A Burning Crisis: The Urgent Need to Address Stubble Burning
Do you know what farmers do with the leftover crop residue after harvesting wheat, rice, and sugarcane? Well, in many parts of the world, including India, they resort to a practice called "stubble burning." This involves setting fire to the crop residue to quickly clear the fields for the next crop cycle. But did you know that this practice is not only harmful to the environment but also poses a significant risk to public health?
So, let's take a closer look at the impact of stubble burning on our health and environment.
What is Stubble Burning?
Stubble burning is a practice where farmers set fire to crop residue in their fields after harvesting crops such as wheat, rice, and sugarcane. This practice is prevalent in many parts of the world, including India, China, and parts of Southeast Asia. While stubble burning helps clear fields for the next crop, it also contributes significantly to air pollution, which is a major environmental and public health concern.
Recently released report on world air quality in 2022 by IQAir highlighted stubble burning as one of the major contributors to poor air quality in India, particularly in the northern states of Punjab and Haryana. The burning of crop residue releases large amounts of particulate matter and other harmful pollutants into the air, contributing significantly to air pollution in the region.
The impact of air pollution due to stubble burning is not limited to the northern states of India. A recent study by the Energy Policy Institute at the University of Chicago found that exposure to air pollution from stubble burning in the state of Uttar Pradesh was associated with an increase in mortality rates among adults aged 45 and above.
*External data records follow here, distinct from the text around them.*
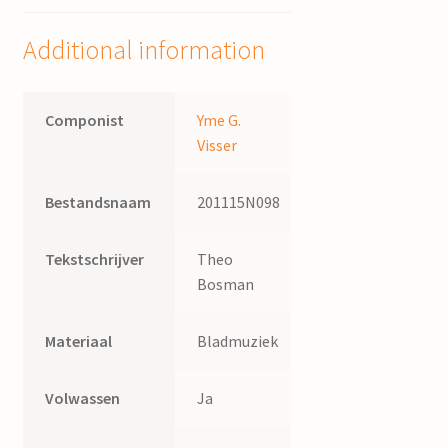
;
tekst:
Additional information
Titus
Brandsma
quantity
Componist
Yme G.
Visser
Bestandsnaam
201115N098
Tekstschrijver
Theo
Bosman
Materiaal
Bladmuziek
Volwassen
Ja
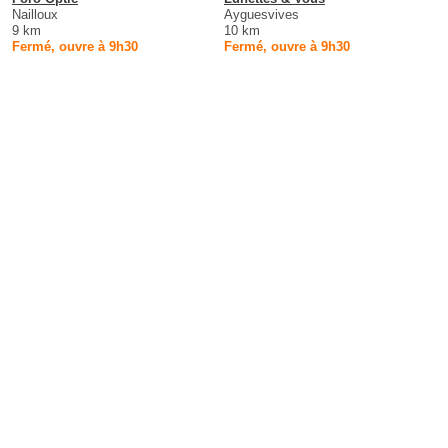
Nailloux
Ayguesvives
9 km
10 km
Fermé, ouvre à 9h30
Fermé, ouvre à 9h30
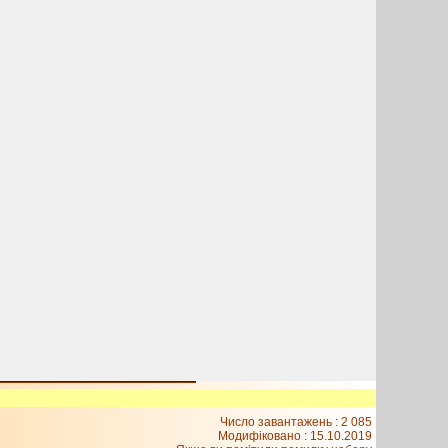
Число завантажень : 2 085
Модифіковано :
15.10.2019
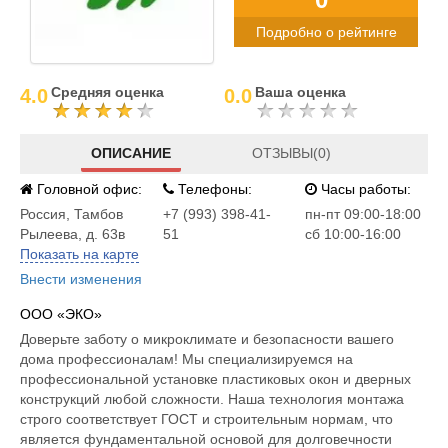
Подробно о рейтинге
Средняя оценка
Ваша оценка
4.0
0.0
ОПИСАНИЕ
ОТЗЫВЫ(0)
Головной офис:
Телефоны:
Часы работы:
Россия
,
Тамбов
+7 (993) 398-41-
пн-пт 09:00-18:00
Рылеева, д. 63в
51
сб 10:00-16:00
Показать на карте
Внести изменения
ООО «ЭКО»
Доверьте заботу о микроклимате и безопасности вашего
дома профессионалам! Мы специализируемся на
профессиональной установке пластиковых окон и дверных
конструкций любой сложности. Наша технология монтажа
строго соответствует ГОСТ и строительным нормам, что
является фундаментальной основой для долговечности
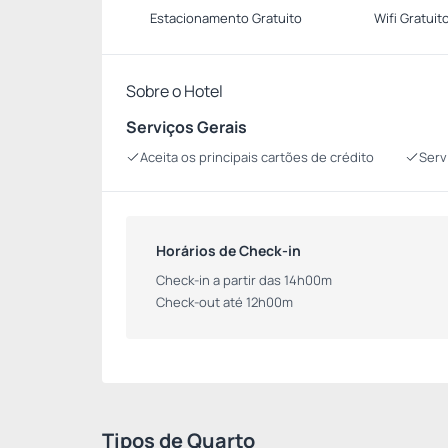
Estacionamento Gratuito
Wifi Gratuit
Sobre o Hotel
Serviços Gerais
Aceita os principais cartões de crédito
Serv
Horários de Check-in
Check-in a partir das 14h00m
Check-out até 12h00m
Tipos de Quarto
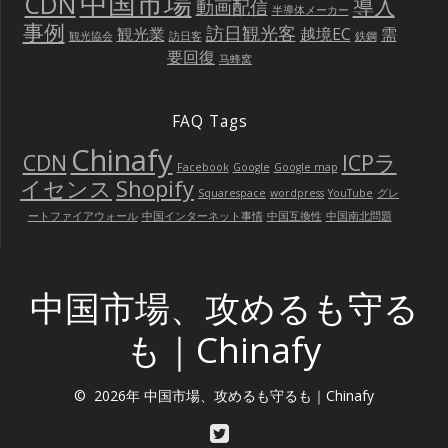
中国市場
CDN
導入
動画配信
半導体メーカー
事例
訪日観光客
観光業
越境EC
需
観光協会
訪日客
鉄鋼
要回復
马蜂窝
FAQ Tags
Chinafy
CDN
ICPラ
Facebook
Google
Google map
イセンス
Shopify
Squarespace
wordpress
YouTube
グレ
ートファイアウォール
中国インターネット事情
中国互換性
中国南北問題
中国市場、攻めるも守る
も｜Chinafy
© 2026年 中国市場、攻めるも守るも｜Chinafy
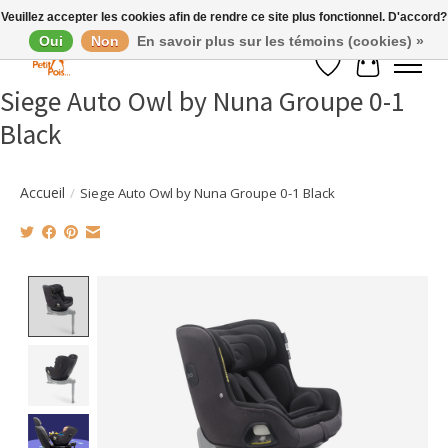
Veuillez accepter les cookies afin de rendre ce site plus fonctionnel. D'accord?
Oui
Non
En savoir plus sur les témoins (cookies) »
Liste de souhaits
Panier
Siege Auto Owl by Nuna Groupe 0-1
Black
Accueil
/
Siege Auto Owl by Nuna Groupe 0-1 Black
Product image slideshow Items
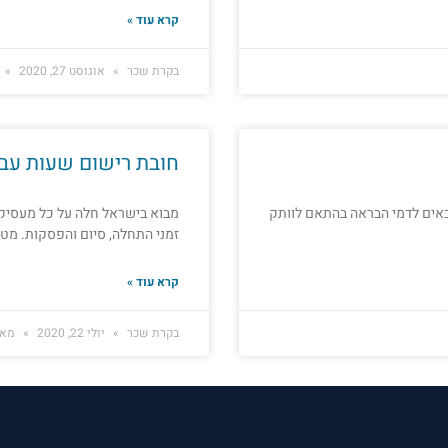
קרא עוד »
בקרת שכר
אוגוסט 27, 2020
חובת רישום שעות עבו
 במקום עבודתם זכאים לדמי הבראה בהתאם לוותק
מבוא בישראל חלה על כל מעסיק 
זמני התחלה, סיום והפסקות. מט
קרא עוד »
בקרת שכר
יולי 22, 2020
מאי 19, 5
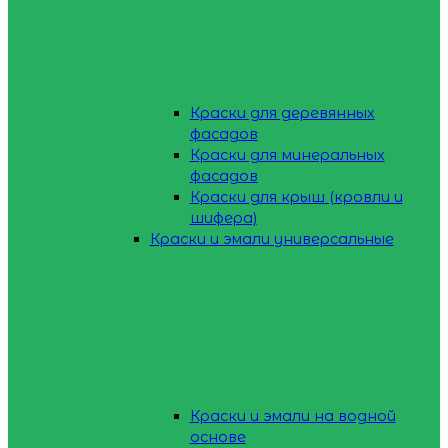
Краски для деревянных
фасадов
Краски для минеральных
фасадов
Краски для крыш (кровли и
шифера)
Краски и эмали универсальные
Краски и эмали на водной
основе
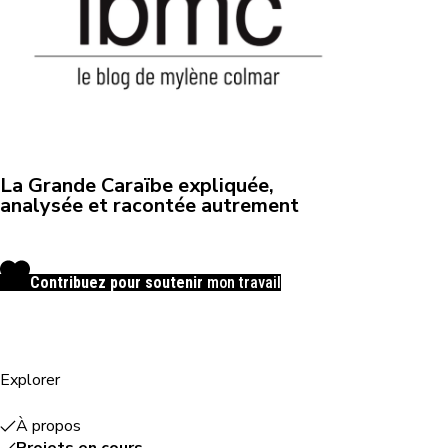
La Grande Caraïbe expliquée,
analysée et racontée autrement
Contribuez pour soutenir
mon travail
Explorer
À propos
The study found that exposure to air pollution from stubble burning was responsible for an estimated 10,000 premature deaths in the state in 2019.
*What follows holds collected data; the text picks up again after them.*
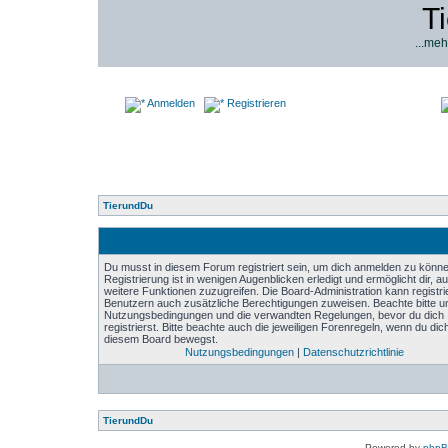
T
...meh
Anmelden
Registrieren
TierundDu
Du musst in diesem Forum registriert sein, um dich anmelden zu könne
Registrierung ist in wenigen Augenblicken erledigt und ermöglicht dir, au
weitere Funktionen zuzugreifen. Die Board-Administration kann registri
Benutzern auch zusätzliche Berechtigungen zuweisen. Beachte bitte u
Nutzungsbedingungen und die verwandten Regelungen, bevor du dich
registrierst. Bitte beachte auch die jeweiligen Forenregeln, wenn du dich
diesem Board bewegst.
Nutzungsbedingungen
|
Datenschutzrichtlinie
TierundDu
Powered by
php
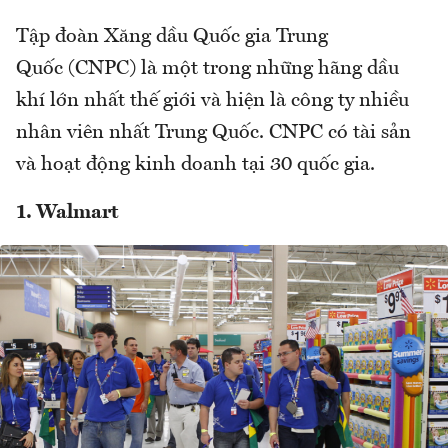
Tập đoàn Xăng dầu Quốc gia Trung
Quốc (CNPC) là một trong những hãng dầu
khí lớn nhất thế giới và hiện là công ty nhiều
nhân viên nhất Trung Quốc. CNPC có tài sản
và hoạt động kinh doanh tại 30 quốc gia.
1. Walmart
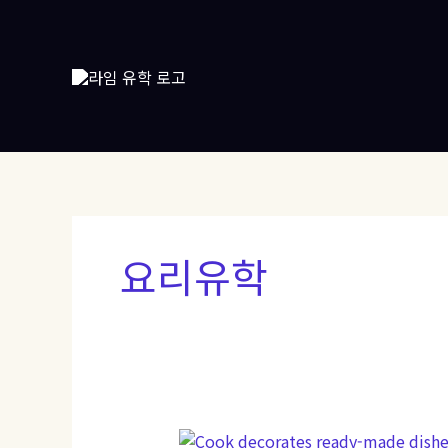
콘
텐
츠
로
건
너
뛰
기
요리유학
‘흑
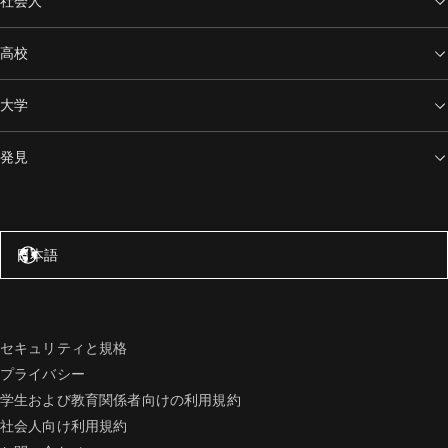
社会人
高校
大学
発見
アメリカ合衆国 – 英語
日本語
セキュリティと規格
プライバシー
学生および教育関係者向けの利用規約
社会人向け利用規約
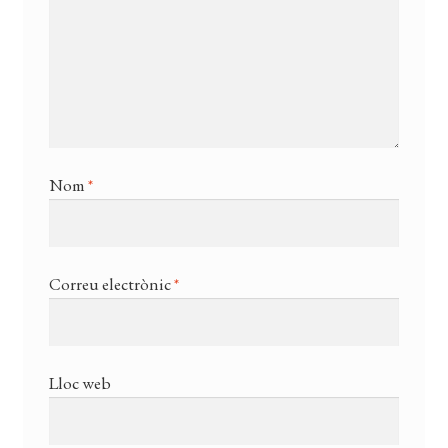
Nom
*
Correu electrònic
*
Lloc web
Pollutants from Stubble Burning:
- Stubble burning releases a range of air pollutants, including particulate matter (PM), carbon monoxide (CO), volatile organic compounds (VOCs), and nitrogen oxides (NOx).
- The particulate matter released during stubble burning is primarily composed of PM2.5, which is a type of fine particulate matter that can penetrate deep into the lungs and cause respiratory problems.
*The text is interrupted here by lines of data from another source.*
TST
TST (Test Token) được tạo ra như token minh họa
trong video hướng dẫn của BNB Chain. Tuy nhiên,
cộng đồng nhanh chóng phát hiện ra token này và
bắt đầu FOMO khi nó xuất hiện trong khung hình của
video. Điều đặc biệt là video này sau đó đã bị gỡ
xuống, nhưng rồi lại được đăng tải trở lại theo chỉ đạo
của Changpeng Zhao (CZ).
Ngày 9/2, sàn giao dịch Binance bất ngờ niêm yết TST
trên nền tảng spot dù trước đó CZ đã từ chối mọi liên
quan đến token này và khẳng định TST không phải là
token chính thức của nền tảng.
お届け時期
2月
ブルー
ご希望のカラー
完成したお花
- The smoke from stubble burning also contains high levels of polycyclic aromatic hydrocarbons (PAHs), which are toxic compounds that can cause cancer.
Impact of Stubble Burning on Human Health:
- Exposure to air pollution from stubble burning has been linked to a range of health problems, including respiratory illnesses, heart disease, and stroke.
- The fine particulate matter released during stubble burning can penetrate deep into the lungs and cause inflammation, leading to conditions such as asthma, bronchitis, and pneumonia.
- Exposure to air pollution from stubble burning has also been linked to an increased risk of heart disease and stroke, as the pollutants released during burning can enter the bloodstream and cause damage to blood vessels.
- Recent studies have found a link between air pollution from stubble burning and premature mortality rates, with estimates suggesting that thousands of premature deaths occur each year in India due to air pollution from stubble burning.
Imagine stubble burning as a bonfire in a crowded room. As the flames grow, they release toxic fumes that fill the air and make it difficult to breathe. Those closest to the fire suffer the most, struggling to catch their breath and coughing uncontrollably. Eventually, the smoke spreads, filling the entire room and affecting everyone in it. This represents the impact of stubble burning on our environment and public health. The practice may seem like a quick solution to clear fields, but its consequences are far-reaching and affect not just the farmers but also the surrounding communities and the entire planet.
How longer are we willing to tolerate the exploitation of our basic right to breathe clean air? It's time we wake up to take action and hold those responsible accountable for the harmful practice of stubble burning.